─── Task input ───
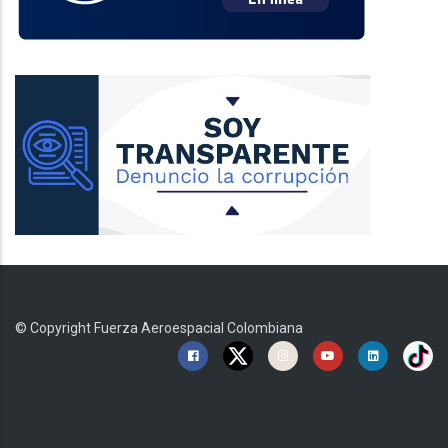
© Copyright
Fuerza Aeroespacial Colombiana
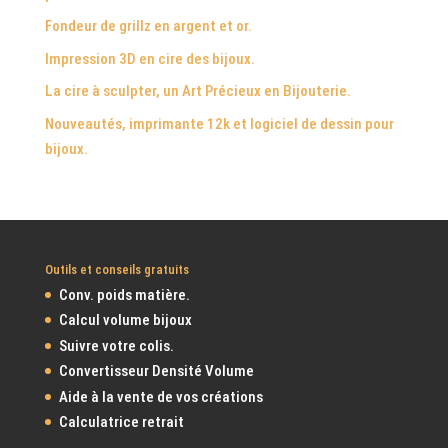
Fondeur de grillz en argent et or.
Impression 3D en cire des bijoux.
La cire à sculpter, un Art Précieux en Bijouterie.
Nouveautés, imprimante 12k et logiciel de dessin pour
bijoux.
Outils et conseils gratuits
Conv. poids matière.
Calcul volume bijoux
Suivre votre colis.
Convertisseur Densité Volume
Aide à la vente de vos créations
Calculatrice retrait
───
**What this task involves:** Exactly as written, copy the lines from the one containing "Convertisseur Densité Volume" to the end of the entries, both ends included.

**Finished exercise:**
Convertisseur Densité Volume
Aide à la vente de vos créations
Calculatrice retrait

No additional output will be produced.